(Saved entries)
━━━━━━
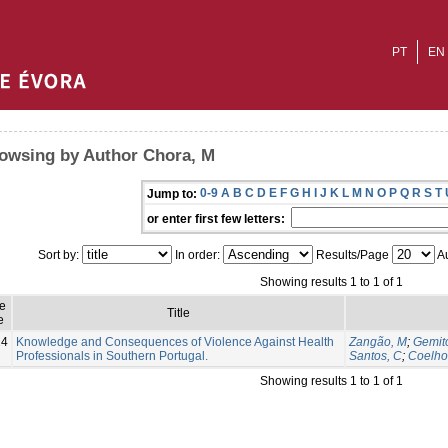
PT
EN
owsing by Author Chora, M
0-9
A
B
C
D
E
F
G
H
I
J
K
L
M
N
O
P
Q
R
S
T
Jump to:
or enter first few letters:
Sort by:
In order:
Results/Page
Au
Showing results 1 to 1 of 1
e
Title
e
24
Knowledge and Consequences of Violence Against Health
Zangão, M
;
Gemito
Professionals in Southern Portugal.
Santos, C
;
Coelho
Showing results 1 to 1 of 1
━━━━━━
Task item
In the copy, omit the pictures and give every line of the data exactly.

Output
PT
EN
owsing by Author Chora, M
0-9
A
B
C
D
E
F
G
H
I
J
K
L
M
N
O
P
Q
R
S
T
Jump to:
or enter first few letters:
Sort by:
In order:
Results/Page
Au
Showing results 1 to 1 of 1
e
Title
e
24
Knowledge and Consequences of Violence Against Health
Zangão, M
;
Gemito
Professionals in Southern Portugal.
Santos, C
;
Coelho
Showing results 1 to 1 of 1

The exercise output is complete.